One thing that is pretty typically picturesque at my place over summer, is the boys standing around our humble coal Webber BBQ on the deck, getting smoked out, watching meat cook, arms crossed with a beer tucked in the arm too. We live surrounded by thick kiwi bush and with lots of native trees around  - so if you don't get a mozzie bite (or ten) you know it's not warm enough! Growing up as a kid, we used to have a tiny little portable coal BBQ that my Dad would keep in the car over summer.
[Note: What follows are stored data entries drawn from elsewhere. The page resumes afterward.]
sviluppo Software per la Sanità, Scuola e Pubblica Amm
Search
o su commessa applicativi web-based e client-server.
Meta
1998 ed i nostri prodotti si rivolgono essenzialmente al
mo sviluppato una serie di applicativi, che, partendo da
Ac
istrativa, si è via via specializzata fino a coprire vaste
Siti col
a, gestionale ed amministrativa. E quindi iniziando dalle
I remember often going to the beach (usually Porangahau beach in Hawke's Bay) and Dad cooking sausages on it, or pūpū ('cat's eyes' shellfish) in a pot for Mum that we had collected from the rocks, cooked in seawater. Those humble little coal BBQ's have a nostalgic trump card for me and they give so much more flavour to the food than the gas BBQ's I think.

These free-range pork BBQ ribs have a sticky homemade BBQ sauce glaze. They are twice cooked, first slow-cooked in the oven in pineapple juice to get that sweet, soft and falling off the bone. Then they are basted with a spicy sticky Memphis style glaze, added to the hot BBQ to infuse with flavour and give them that crust we all want on meat (right?) Soft on the inside, the sticky and charred flavour on the outside - HECK YES!


Serves:  2-3 (with sides)

For the pork 
1.3 kg free-range pork ribs, I bought two ribs about 40cm long each
4 cups (1 ltr) pineapple juice
1 cup brown sugar

For the BBQ glaze
2 tablespoon olive oil
1 onion, finely chopped
3 garlic, crushed
1 cup ketchup
3 teaspoons brown sugar
3 teaspoons molasses
1 teaspoon mustard powder
1 tablespoon apple cider vinegar
1 tablespoon Worchester sauce
A dash of your favourite hot sauce
1/4 - 1/2 teaspoon of cayenne pepper (more if you want it really hot!)
Salt to taste

METHOD
Preheat your oven to 160C. Take a large roasting tray and line it with baking paper. Put the pork in the lined tray, season with salt, pour the pineapple juice around and add the sugar to the juice. Cover with foil and bake in the middle of the oven for 2 hours or until the meat is falling off the bone. (Make sure you pre-heat your BBQ towards the end of this step. Our coal BBQ takes about 20mins to heat)

While the meat is cooking, make the BBQ sauce. Heat the oil in a medium pot over medium/high heat and when hot, add the onions and a good pinch of salt and cook off for a few minutes until the onion is translucent. Add the garlic and cook until it just starts to colour, then adds the remaining ingredients. Cook for about 10 minutes until the glaze is nice and thick and glossy. Taste. Season with salt and any extra hot sauce if you want more kick! Set aside.

Once the meat is cooked and falling from the bone, remove the tray from the oven and be really careful to not break the meat apart, it is really delicate. Lift out, glaze generously with the sauce and add to a hot coal BBQ. Tuning carefully at least twice and basting as you go. The meat is already cooked, so just cook until you have the stickiness and charred amount that you like. I cooked mine for 10 minutes, as don't want the meat to dry out too much from overcooking it.

Alternatively, increase the oven to 200C Fan Grill, move the rack closer to the grill - and char under the grill for 10 minutes or until cooked to your liking. Serve with your favourite salads (a potato salad and slaw be good!) and lots of cold beer.